# [reopen] Networkmanager: unberechenbar, unkontrollierbar

## musv

Guten Morgen, 

Bei meinem Notebook wollte ich langsam mal auf den NetworkManager umsteigen, da ich ja doch desöfteren das Notebook auch mit UMTS-Stick und in anderen Wlans nutze. Die Auswahl über das Runlevel im Bootmenü erscheint mir immer weniger attraktiv. 

Leider ist der Networkmanager alles andere als deterministisch. Ich benutze übrigens das NetworkManagemant-Plasma im KDE.

1. Problem: Speicherung der Verbindungen in Configs

Ich hab 4 Verbindungen eingerichtet:

Netzwerk Zuhausenetz: Lan + Wlan

Netzwerk Papanetz: Lan + Wlan

Alle 4 sind System-Connections.

In /etc/NetworkManager/system-connections steht nur Papanetz. Und in der Datei ist auch nur die Wlan-Verbindung aufgelistet. In ~/.kde4/share/apps/networkmanagement (sowohl bei meinem User als auch bei Root) gibt's nur das leere Verzeichnis secrets.

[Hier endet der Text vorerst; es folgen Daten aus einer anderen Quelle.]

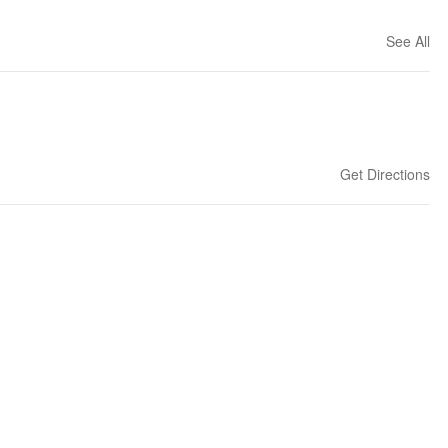
See All
Get Directions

Wo versteckt der Networkmanager die restlichen 3 Verbindungen?

2. Problem: Wlan <-> Lan

Meine Idee war, dass ich sowohl für die Lan- als auch Wlan-Verbindung der jeweiligen dieselbe IP verwende. Die Fritzbox kommt damit klar, Gentoo bei manueller Konfiguration auch. Beide Verbindungen brauch ich gleichzeitig nicht, d.h. es gibt entweder nur Lan oder Wlan. Der Networkmanager sieht das leider etwas anders. Ich hab bei beiden Verbindungen eingestellt, dass sie sich automatisch verbinden sollen. 

Soll: Der NetworkManager soll erkennen, ob ein LAN-Kabel angesteckt ist. Wenn ja, soll er das WLAN deaktivieren. Falls nicht, soll er die Verbindung über das WLAN aktivieren.

Ist: Der NetworkManager vergibt an beide Devices die gleiche IP und versucht sich auch sowohl über Lan als auch über Wlan mit der Fritzbox zu verbinden. Wird auch bei route so angezeigt.

Wie bring ich dem NetworkManager das gewünschte Verhalten bei?

3. Problem: Verbindungsnamen

Wie bei 1. schon erwähnt, hab ich derzeit 2 Netzwerke jeweils mit Lan und Wlan konfiguriert, d.h. insgesamt 4 Verbindungen. Jetzt würde ich auch 2x den gleichen Namen vergeben wollen. d.h.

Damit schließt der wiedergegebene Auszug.